Jette Thyssen (born 1933) is a Danish textile artist, painter and lithographer who produces brightly coloured, geometrically patterned compositions. She has decorated many buildings, including the Montmartre Jazz Club in Copenhagen for its opening in 1959 and the town hall in Frederikssund with a tapestry in 1987. Since the early 1970s, she has exhibited widely in Denmark and abroad.

==Biography==
Born on 17 January 1933 in Frederikssund, Jette Thyssen is the daughter of Anders Thyssen (1901–1972) and Edel Busk Rasmussen (1903–1989). The third of five children, she was brought up in the large Sandal farm. During the German occupation in the Second World War, the family took care of resistance workers and Jews, including the weaver Ruth Malinowski who introduced her to textile art. She attended high school in Lyngby near Copenhagen, living with her grandmother. After graduating in 1950, she spent a year as an au pair in England before entered Copenhagen's Arts and Crafts School where she was taught by the Swedish textile artist Gunilla Lagerbielke.
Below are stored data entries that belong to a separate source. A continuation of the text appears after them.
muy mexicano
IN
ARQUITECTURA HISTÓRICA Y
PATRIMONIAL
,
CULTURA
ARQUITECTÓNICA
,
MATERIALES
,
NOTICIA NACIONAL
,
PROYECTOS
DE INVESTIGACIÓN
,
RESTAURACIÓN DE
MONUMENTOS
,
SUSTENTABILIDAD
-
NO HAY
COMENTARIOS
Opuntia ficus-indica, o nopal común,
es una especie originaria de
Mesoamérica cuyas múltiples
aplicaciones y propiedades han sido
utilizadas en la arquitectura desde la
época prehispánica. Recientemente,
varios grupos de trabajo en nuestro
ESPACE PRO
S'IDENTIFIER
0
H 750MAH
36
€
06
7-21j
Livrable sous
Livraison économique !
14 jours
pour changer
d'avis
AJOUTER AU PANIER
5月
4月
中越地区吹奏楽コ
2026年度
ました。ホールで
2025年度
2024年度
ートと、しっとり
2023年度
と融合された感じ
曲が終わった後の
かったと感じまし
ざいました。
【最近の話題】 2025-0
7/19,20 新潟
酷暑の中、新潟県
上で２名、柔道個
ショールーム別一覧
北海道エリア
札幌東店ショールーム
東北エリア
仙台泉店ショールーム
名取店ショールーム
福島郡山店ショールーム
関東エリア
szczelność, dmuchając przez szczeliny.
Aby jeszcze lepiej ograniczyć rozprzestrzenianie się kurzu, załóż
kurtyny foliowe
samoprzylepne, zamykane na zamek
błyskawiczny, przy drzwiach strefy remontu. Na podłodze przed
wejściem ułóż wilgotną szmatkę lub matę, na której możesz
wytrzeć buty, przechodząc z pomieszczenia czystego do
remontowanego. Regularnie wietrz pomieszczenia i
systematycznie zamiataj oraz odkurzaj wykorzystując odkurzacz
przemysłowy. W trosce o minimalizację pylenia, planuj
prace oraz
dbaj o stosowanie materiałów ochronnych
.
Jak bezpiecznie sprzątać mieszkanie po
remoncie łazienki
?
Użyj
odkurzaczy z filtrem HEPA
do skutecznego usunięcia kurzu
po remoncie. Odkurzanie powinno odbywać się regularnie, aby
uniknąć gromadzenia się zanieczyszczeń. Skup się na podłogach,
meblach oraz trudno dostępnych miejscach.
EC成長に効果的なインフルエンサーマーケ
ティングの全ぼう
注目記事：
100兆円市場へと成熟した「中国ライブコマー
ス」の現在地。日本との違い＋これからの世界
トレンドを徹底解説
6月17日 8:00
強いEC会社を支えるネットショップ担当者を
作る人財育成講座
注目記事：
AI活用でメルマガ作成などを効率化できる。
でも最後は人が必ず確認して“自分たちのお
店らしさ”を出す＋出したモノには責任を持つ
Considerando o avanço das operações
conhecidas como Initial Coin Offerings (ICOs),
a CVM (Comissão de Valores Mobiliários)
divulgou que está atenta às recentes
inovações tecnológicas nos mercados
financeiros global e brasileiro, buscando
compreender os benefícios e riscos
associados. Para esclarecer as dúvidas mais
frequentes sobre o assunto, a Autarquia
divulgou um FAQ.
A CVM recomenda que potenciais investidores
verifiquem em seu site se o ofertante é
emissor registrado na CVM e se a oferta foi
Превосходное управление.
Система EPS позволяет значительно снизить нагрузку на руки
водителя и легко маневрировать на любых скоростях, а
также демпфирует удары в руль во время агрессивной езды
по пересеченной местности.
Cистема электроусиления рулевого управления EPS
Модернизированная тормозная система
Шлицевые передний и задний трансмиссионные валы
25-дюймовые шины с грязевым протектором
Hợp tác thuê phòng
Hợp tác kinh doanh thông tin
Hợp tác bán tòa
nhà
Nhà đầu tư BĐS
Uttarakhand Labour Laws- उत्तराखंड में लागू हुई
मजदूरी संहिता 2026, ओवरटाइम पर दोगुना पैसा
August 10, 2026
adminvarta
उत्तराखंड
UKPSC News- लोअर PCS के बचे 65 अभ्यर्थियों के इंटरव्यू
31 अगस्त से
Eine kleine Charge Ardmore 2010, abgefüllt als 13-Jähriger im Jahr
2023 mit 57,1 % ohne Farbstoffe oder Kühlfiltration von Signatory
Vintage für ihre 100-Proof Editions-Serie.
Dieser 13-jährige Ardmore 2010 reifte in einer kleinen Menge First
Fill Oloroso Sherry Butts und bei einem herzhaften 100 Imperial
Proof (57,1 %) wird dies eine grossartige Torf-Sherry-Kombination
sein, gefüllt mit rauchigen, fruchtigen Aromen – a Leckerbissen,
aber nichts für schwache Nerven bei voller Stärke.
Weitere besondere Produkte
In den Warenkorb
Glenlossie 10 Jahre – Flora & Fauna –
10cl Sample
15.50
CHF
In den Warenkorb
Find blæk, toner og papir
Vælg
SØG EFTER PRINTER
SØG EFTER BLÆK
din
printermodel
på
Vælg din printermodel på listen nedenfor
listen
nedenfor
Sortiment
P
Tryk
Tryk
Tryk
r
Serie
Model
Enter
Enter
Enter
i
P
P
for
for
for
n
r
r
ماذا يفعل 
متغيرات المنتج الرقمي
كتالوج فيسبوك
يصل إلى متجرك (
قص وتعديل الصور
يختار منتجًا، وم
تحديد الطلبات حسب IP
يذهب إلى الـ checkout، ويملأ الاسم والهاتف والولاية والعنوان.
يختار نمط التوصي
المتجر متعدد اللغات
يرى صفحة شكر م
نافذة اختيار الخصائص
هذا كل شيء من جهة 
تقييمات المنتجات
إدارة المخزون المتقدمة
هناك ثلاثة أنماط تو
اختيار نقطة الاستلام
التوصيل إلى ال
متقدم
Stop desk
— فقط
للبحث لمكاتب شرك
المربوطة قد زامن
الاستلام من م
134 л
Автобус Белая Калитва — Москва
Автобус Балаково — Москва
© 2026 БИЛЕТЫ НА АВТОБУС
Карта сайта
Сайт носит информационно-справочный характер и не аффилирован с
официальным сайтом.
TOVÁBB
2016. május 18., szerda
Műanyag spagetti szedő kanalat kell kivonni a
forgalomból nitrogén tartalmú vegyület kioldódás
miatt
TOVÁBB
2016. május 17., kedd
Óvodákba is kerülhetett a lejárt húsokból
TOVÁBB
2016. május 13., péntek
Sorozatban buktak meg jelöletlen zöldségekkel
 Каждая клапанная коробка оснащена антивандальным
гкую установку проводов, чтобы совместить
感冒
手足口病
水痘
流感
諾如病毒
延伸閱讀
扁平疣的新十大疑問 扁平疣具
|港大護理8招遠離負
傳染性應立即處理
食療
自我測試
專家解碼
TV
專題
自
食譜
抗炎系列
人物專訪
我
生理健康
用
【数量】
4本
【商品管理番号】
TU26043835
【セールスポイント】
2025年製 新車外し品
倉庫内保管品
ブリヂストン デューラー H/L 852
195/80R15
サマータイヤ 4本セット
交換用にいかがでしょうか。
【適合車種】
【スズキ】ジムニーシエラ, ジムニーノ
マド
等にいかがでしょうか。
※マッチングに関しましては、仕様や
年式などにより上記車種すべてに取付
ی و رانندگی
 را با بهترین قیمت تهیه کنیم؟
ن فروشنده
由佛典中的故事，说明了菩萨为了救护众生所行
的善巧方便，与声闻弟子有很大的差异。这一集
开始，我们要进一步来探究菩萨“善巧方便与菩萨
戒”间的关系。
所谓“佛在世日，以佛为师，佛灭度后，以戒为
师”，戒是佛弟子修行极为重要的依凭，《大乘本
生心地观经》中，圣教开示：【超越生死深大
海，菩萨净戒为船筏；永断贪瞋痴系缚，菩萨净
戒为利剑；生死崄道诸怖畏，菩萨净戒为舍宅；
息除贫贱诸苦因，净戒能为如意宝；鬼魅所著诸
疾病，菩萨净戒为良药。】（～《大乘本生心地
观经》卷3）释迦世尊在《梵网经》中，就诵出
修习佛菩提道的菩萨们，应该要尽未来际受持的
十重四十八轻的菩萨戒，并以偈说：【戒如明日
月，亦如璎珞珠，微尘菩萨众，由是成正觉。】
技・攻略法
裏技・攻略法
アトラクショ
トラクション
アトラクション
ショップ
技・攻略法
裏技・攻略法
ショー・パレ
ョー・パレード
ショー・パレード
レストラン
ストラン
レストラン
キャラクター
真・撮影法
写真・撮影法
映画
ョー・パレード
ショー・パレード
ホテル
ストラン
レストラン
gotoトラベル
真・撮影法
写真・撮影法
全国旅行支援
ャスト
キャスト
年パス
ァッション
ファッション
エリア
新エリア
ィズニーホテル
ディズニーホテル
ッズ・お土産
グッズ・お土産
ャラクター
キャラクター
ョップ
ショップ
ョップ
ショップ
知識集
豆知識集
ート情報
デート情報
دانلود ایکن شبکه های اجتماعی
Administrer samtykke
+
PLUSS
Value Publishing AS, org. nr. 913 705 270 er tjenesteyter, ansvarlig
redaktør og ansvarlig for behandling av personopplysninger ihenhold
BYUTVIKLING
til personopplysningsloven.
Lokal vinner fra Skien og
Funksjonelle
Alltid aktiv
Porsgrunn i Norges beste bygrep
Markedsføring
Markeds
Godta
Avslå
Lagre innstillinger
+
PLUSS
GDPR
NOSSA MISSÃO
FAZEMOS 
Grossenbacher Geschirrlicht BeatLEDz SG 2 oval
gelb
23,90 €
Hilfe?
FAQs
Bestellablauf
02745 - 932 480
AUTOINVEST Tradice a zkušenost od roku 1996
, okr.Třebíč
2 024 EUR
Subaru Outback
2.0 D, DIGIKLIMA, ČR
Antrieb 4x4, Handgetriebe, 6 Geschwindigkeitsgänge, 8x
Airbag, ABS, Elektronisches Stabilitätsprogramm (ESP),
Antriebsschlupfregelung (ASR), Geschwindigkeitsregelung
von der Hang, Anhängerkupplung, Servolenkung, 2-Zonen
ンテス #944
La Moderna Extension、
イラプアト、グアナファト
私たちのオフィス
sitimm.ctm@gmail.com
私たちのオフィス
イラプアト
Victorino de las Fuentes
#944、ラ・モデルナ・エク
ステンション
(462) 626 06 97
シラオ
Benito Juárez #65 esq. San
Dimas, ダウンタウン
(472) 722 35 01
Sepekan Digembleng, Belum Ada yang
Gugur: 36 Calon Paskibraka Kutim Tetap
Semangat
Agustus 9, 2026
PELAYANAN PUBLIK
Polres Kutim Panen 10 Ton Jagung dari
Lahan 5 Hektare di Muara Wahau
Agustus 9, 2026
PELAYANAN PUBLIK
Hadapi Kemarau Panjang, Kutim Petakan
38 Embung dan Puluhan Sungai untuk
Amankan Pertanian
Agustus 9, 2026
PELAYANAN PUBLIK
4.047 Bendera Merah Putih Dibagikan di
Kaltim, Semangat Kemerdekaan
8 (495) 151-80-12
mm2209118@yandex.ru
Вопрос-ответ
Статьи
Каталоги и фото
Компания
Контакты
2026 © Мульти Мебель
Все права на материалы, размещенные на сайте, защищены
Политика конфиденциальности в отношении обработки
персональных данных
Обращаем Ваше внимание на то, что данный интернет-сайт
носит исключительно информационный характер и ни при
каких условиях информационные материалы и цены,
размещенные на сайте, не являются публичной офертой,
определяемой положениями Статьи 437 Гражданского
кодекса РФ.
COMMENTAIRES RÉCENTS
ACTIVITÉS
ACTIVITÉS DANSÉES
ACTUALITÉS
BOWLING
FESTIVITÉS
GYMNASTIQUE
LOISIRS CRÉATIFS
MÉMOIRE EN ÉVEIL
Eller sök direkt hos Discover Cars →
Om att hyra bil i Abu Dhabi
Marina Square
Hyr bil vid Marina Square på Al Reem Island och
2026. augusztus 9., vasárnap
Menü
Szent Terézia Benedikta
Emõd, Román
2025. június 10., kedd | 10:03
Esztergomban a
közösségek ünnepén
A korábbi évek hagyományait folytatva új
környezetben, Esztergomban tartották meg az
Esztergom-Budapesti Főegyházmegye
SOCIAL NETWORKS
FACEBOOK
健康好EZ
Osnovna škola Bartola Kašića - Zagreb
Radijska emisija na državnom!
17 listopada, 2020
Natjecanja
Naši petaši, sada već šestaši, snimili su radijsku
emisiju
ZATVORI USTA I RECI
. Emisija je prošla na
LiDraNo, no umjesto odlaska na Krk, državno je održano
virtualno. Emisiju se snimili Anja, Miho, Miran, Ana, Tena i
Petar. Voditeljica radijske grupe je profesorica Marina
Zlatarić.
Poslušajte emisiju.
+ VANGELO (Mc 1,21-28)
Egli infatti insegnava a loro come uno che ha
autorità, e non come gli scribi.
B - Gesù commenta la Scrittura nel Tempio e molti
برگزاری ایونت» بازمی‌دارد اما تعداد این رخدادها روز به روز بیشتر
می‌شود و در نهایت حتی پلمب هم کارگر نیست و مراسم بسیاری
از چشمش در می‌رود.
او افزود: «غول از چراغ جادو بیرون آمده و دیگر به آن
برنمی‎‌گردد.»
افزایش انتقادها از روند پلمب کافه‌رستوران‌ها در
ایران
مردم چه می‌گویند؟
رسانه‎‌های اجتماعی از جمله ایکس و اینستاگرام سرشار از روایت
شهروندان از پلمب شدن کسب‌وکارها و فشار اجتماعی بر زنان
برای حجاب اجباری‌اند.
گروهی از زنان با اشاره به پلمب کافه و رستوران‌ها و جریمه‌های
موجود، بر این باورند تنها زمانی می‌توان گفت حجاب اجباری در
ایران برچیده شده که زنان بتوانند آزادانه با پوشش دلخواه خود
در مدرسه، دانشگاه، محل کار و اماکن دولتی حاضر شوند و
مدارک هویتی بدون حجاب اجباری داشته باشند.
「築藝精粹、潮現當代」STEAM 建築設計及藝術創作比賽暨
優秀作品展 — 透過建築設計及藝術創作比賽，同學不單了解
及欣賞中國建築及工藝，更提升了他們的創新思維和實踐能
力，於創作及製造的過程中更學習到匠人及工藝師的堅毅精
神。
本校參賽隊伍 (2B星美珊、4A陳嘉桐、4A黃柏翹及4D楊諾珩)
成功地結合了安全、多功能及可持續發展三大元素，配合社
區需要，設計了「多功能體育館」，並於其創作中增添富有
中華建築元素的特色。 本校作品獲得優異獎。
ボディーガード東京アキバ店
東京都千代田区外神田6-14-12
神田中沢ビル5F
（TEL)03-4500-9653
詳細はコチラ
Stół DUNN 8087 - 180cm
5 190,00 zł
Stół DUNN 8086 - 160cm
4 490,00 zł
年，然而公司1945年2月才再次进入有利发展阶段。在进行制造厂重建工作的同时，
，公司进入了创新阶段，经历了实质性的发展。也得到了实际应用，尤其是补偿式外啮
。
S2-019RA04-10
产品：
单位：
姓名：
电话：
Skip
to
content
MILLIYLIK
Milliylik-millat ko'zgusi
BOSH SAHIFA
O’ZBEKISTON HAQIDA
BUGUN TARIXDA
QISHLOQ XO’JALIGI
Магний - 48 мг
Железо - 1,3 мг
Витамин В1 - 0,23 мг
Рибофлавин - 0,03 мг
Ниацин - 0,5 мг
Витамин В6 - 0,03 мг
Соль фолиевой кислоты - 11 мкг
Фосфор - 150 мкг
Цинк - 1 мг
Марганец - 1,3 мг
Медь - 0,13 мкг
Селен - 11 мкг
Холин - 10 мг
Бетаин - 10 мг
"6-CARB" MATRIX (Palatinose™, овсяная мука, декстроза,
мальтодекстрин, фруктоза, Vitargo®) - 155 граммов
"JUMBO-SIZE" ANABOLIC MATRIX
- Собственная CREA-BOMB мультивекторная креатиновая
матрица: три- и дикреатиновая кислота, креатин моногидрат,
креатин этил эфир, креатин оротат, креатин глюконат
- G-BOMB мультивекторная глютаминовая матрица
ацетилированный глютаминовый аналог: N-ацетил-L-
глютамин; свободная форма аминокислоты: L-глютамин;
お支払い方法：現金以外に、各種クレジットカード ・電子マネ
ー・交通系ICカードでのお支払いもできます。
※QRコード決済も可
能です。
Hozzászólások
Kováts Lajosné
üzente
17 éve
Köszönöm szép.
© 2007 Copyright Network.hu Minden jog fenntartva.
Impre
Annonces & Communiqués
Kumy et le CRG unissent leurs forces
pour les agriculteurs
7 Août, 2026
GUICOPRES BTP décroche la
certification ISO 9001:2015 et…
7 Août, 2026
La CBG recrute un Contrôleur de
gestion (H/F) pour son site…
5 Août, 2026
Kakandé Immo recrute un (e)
On receiving her diploma in 1954, she spent six months in Italy where she was inspired by an American-Indian almost geometrically patterned carpet in painted leather at the Ethnographic Museum. In 1960, after receiving a French cultural scholarship, she went to Paris to study under Stanley William Hayter. Back in Copenhagen, in 1962 she exhibited at the Kunstforeningen where she sold one of her first carpets to the Danish Museum of Art & Design. The work in black, white and red was in the simple style which became characteristic of her later compositions, all created in bright, vivid colours. Her use of interacting geometrical shapes, including strongly coloured rectangles, squares and circles feature in her well balanced compositions. The round shapes often represent the sun while the straight lines can be the horizon. One of her creations depicts a blue fjord with a glowing red sun descending into the black forests on the other side.

In 1954, she married the painter Ole Strøygaard (born 1926) with whom she participated in the art group 6+2 until the early 1960s. The marriage was dissolved in 1963. From 1965 to 1973, her partner was the photographer Helmer Lund Hansen (1910–1992). They had a son together and adopted a child from Ethiopia.

In 1972, Thyssen arranged a solo exhibition at Den Frie Udstilling where she rented the two central rooms. It proved to be highly successful, establishing her as an artist at a time when there were relatively few weavers known for their artwork. Since the late 1970s, she has exhibited widely in Denmark and abroad.

A member of the Grønningen artists cooperative, in 2015 she celebrated 40 years of consistent participation in their exhibitions. In 2018, she contributed a variety of her large and smaller works to the tapestry exhibition in Copenhagen's Rundetaarn.